The approval is said to have been based upon finding strong evidence that the drug can clear a toxic form of a protein known as beta amyloid. The beta amyloid forms plaques in the brain causing neurodegeneration. Reducing the plaques, according to FDA, can bring important benefits to the Alzheimer’s patients.
However, there have been attempts with some other amyloid targeting drugs and in recent years they have failed to show benefits in large clinical trials. In this context, FDA’s decision to approve Aducanumab has attracted mixed reactions. While some researchers have welcomed it, others have termed it as a weakening of standards.
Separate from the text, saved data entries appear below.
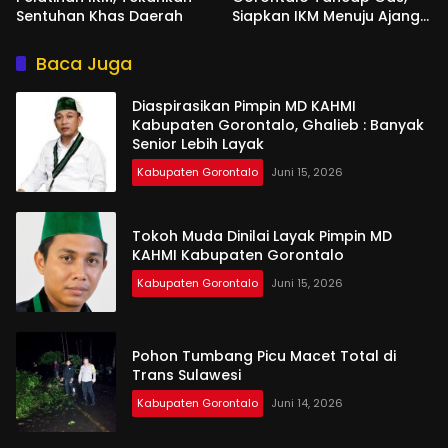
Sentuhan Khas Daerah
Siapkan IKM Menuju Ajang
Peran Saka Nasional 2025
Baca Juga
Diaspirasikan Pimpin MD KAHMI
Kabupaten Gorontalo, Ghalieb : Banyak
Senior Lebih Layak
Kabupaten Gorontalo
Juni 15, 2026
Tokoh Muda Dinilai Layak Pimpin MD
KAHMI Kabupaten Gorontalo
Kabupaten Gorontalo
Juni 15, 2026
Pohon Tumbang Picu Macet Total di
Trans Sulawesi
Kabupaten Gorontalo
Juni 14, 2026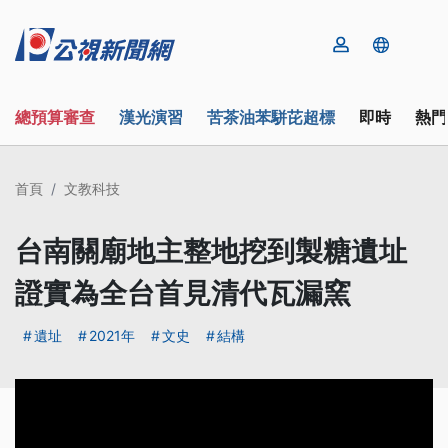
總預算審查
漢光演習
苦茶油苯駢芘超標
即時
熱門
首頁
文教科技
台南關廟地主整地挖到製糖遺址
證實為全台首見清代瓦漏窯
遺址
2021年
文史
結構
Joseph Ross, an expert in FDA regulatory policy at the Yale School of Medicine, was quoted to have commented on the issue saying, “This approval is going to have monstrous ramifications for the FDA and for our healthcare system in general. It’s like they pulled a thread, and the whole thing is going to unwind.”
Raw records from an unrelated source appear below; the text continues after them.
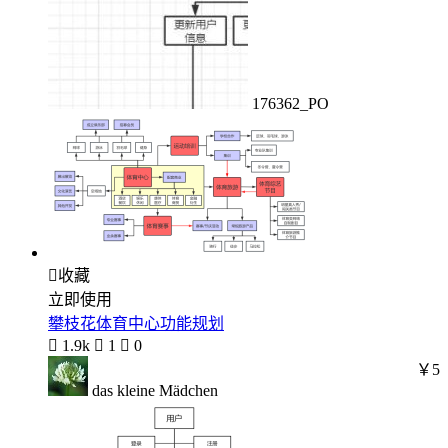
176362_PO

收藏
立即使用
攀枝花体育中心功能规划

1.9k

1

0
￥5
das kleine Mädchen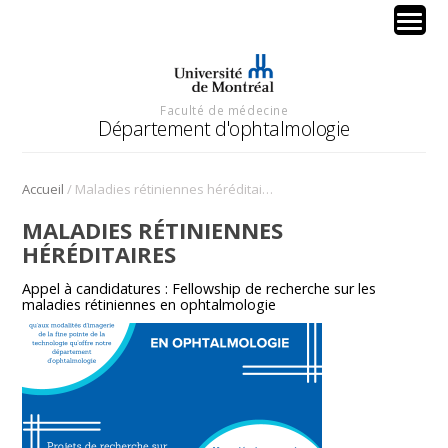
Faculté de médecine
Département d'ophtalmologie
/
Accueil
Maladies rétiniennes héréditaires
MALADIES RÉTINIENNES
HÉRÉDITAIRES
Appel à candidatures : Fellowship de recherche sur les
maladies rétiniennes en ophtalmologie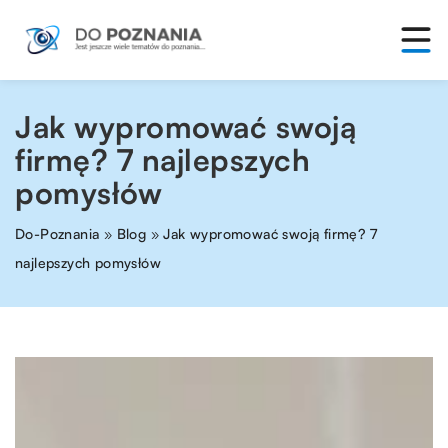
Jak wypromować swoją
firmę? 7 najlepszych
pomysłów
Do-Poznania
»
Blog
»
Jak wypromować swoją firmę? 7
najlepszych pomysłów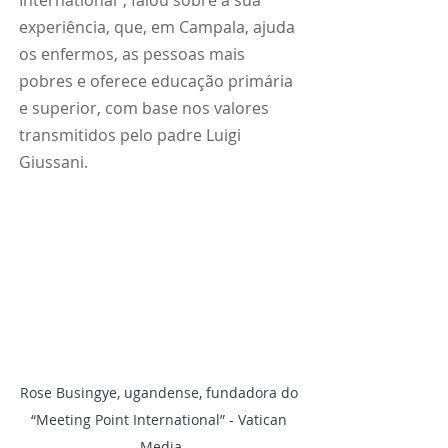
International”, falou sobre a sua 
experiência, que, em Campala, ajuda 
os enfermos, as pessoas mais 
pobres e oferece educação primária 
e superior, com base nos valores 
transmitidos pelo padre Luigi 
Giussani.
Rose Busingye, ugandense, fundadora do 
“Meeting Point International” - Vatican 
Media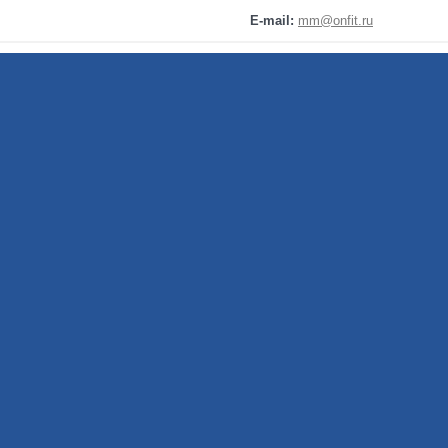
E-mail:
mm@onfit.ru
“It’s unprecedented, to switch at the last minute from a standard approval process to an accelerated pathway that doesn’t require clinical improvements but instead relies on a surrogate endpoint,” Ross added in his statement.
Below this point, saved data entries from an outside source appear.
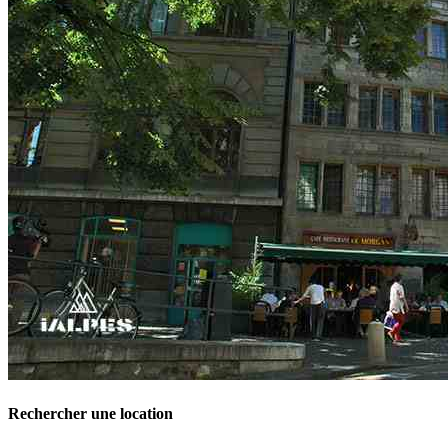
Rechercher une location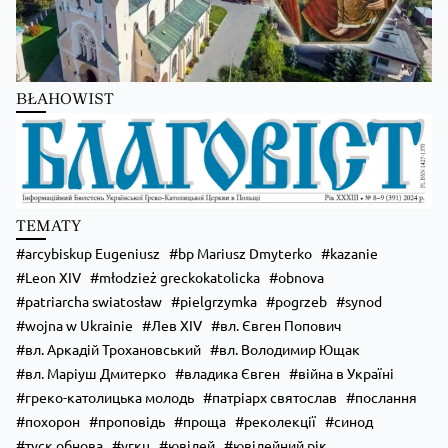
Kościół Greckokatolicki
2 days ago
Школи Християнського Аніматора (ШХА)
BŁAHOWIST
✨ Хочеш не просто проводити час, а зростати у вірі, відкривати свої
таланти та навчитися надихати інших?
Запрошуємо тебе до Школи Християнського Аніматора (ШХА) —
місця, де формується нове покоління християнських лідерів.
💙 На тебе чекає:
• живе спілкування та нові знайомства;
TEMATY
• формація, яка допоможе зміцнити віру;
• практичні навички для організації зустрічей, т
...
Zobacz więcej
arcybiskup Eugeniusz
bp Mariusz Dmyterko
kazanie
Leon XIV
młodzież greckokatolicka
obnova
patriarcha swiatosław
pielgrzymka
pogrzeb
synod
wojna w Ukrainie
Лев XIV
вл. Євген Попович
вл. Аркадій Трохановський
вл. Володимир Ющак
вл. Маріуш Дмитерко
владика Євген
війна в Україні
греко-католицька молодь
патріарх святослав
послання
похорон
проповідь
проща
реколекції
синод
туск обнова
угкц
ювілей
ювілейний рік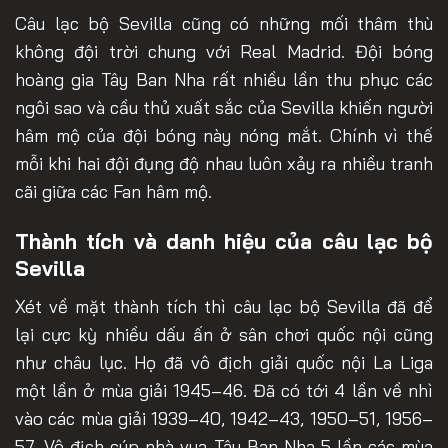
Câu lạc bộ Sevilla cũng có những mối thâm thù
không đội trời chung với Real Madrid. Đội bóng
hoàng gia Tây Ban Nha rất nhiều lần thu phục các
ngôi sao và cầu thủ xuất sắc của Sevilla khiến người
hâm mộ của đội bóng này nóng mắt. Chính vì thế
mỗi khi hai đội đụng độ nhau luôn xảy ra nhiều tranh
cãi giữa các Fan hâm mộ.
Thành tích và danh hiệu của câu lạc bộ
Sevilla
Xét về mặt thành tích thì câu lạc bộ Sevilla đã để
lại cực kỳ nhiều dấu ấn ở sân chơi quốc nội cũng
như châu lục. Họ đã vô địch giải quốc nội La Liga
một lần ở mùa giải 1945–46. Đã có tới 4 lần về nhì
vào các mùa giải 1939–40, 1942–43, 1950–51, 1956–
57. Vô địch cúp nhà vua Tây Ban Nha 5 lần các mùa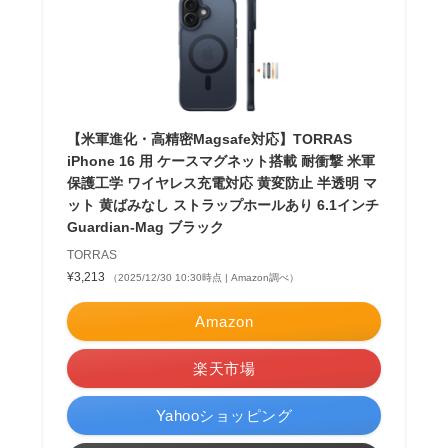
【米軍進化・高精密Magsafe対応】TORRAS
iPhone 16 用 ケースマグネット搭載 耐衝撃 米軍
保護工学 ワイヤレス充電対応 黄変防止 半透明 マ
ット 黄ばみなし ストラップホールあり 6.1インチ
Guardian-Mag ブラック
TORRAS
¥3,213
（2025/12/30 10:30時点 | Amazon調べ）
Amazon
楽天市場
Yahooショッピング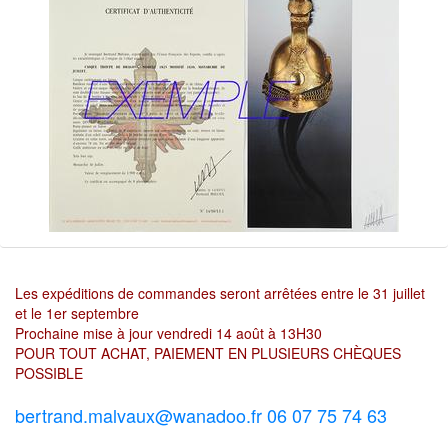
Les expéditions de commandes seront arrêtées entre le 31 juillet
et le 1er septembre
Prochaine mise à jour vendredi 14 août à 13H30
POUR TOUT ACHAT, PAIEMENT EN PLUSIEURS CHÈQUES
POSSIBLE
bertrand.malvaux@wanadoo.fr 06 07 75 74 63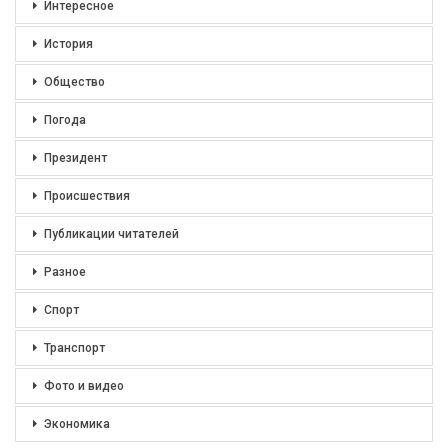
Интересное
История
Общество
Погода
Президент
Происшествия
Публикации читателей
Разное
Спорт
Транспорт
Фото и видео
Экономика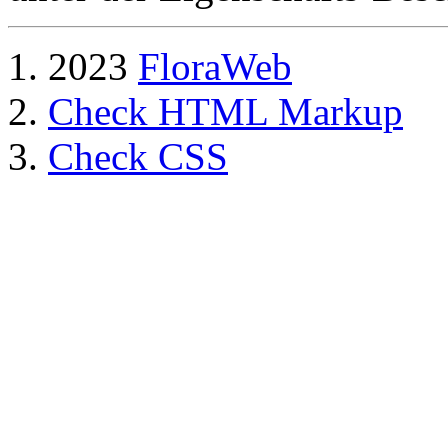
2023
FloraWeb
Check HTML Markup
Check CSS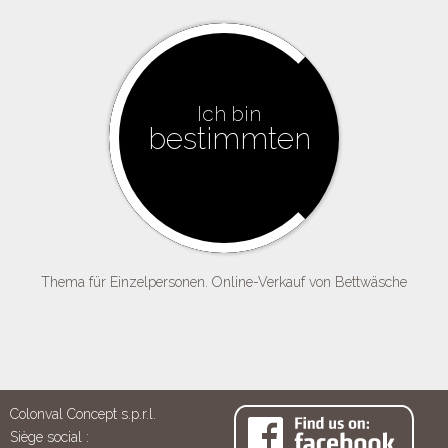
Ich bin
bestimmten
Thema für Einzelpersonen. Online-Verkauf von Bettwäsche
Colonval Concept s.p.r.l.
Siège social :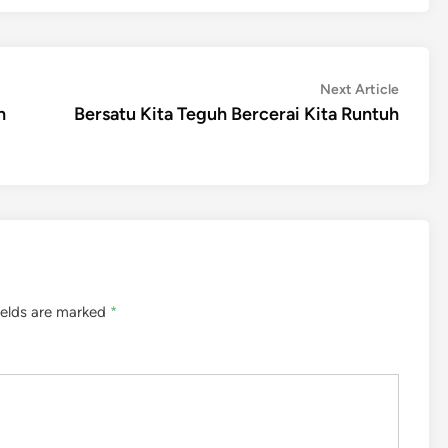
Next
Next Article
article:
n
Bersatu Kita Teguh Bercerai Kita Runtuh
ields are marked
*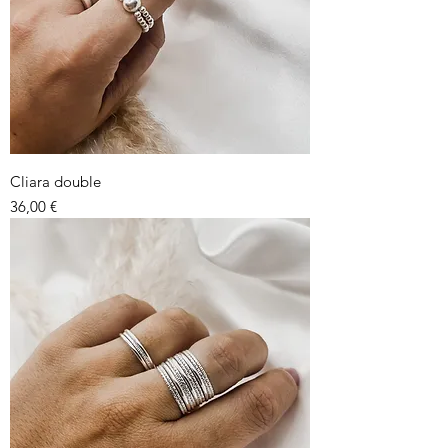
Cliara double
Prix
36,00 €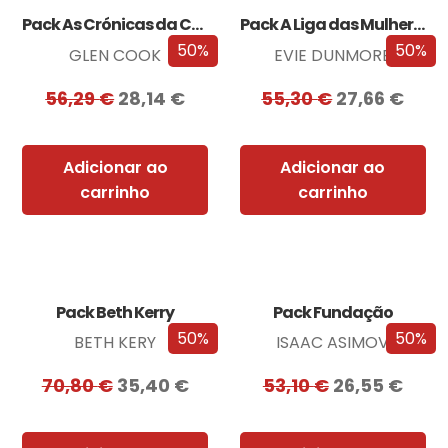
Pack As Crónicas da Companhia Negra
Pack A Liga das Mulheres Extraordinárias
50%
50%
GLEN COOK
EVIE DUNMORE
56,29
€
28,14
€
55,30
€
27,66
€
Adicionar ao
Adicionar ao
carrinho
carrinho
Pack Beth Kerry
Pack Fundação
50%
50%
BETH KERY
ISAAC ASIMOV
70,80
€
35,40
€
53,10
€
26,55
€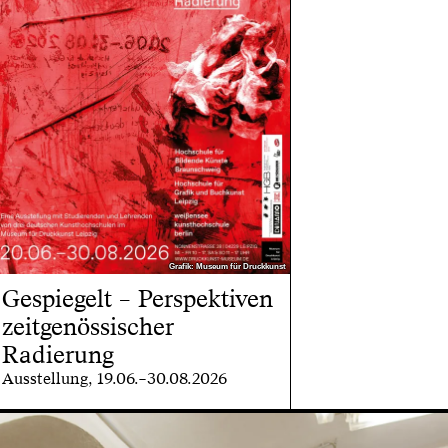
Grafik: Museum für Druckkunst
Grafik: Museum für Druckkunst
Gespiegelt – Perspektiven
zeitgenössischer
Radierung
Ausstellung, 19.06.–30.08.2026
Now, Biogen will have to complete a clinical trial post approval, in order to verify the benefits of the drug. However, Biogen’s previous two trials with the drug produced gloomy results. These trials comprised over 3000 people and spanned over 20 countries.
Back in 2019, Biogen and its Japanese partner company Eisai while jointly developing aducanumab, declared that they were halting the trial as results from interim analysis of the trials’ data produced no benefits to patients. Seven months later in 2019, they resurrected the drug based on new analysis and new patients. One study, in that analysis, found a 22% cognitive decline in participants that received higher doses in comparison to the placebo group. The second study did not get any benefit either.
These twists in the story of Biogen left many researchers sceptical. At a meeting of the advisory committee of FDA, held in November last year, experts voted that the data was not convincing to show primary evidence for the drug to be effective. It is rare on part of FDA to go against the recommendations of the advisory committee.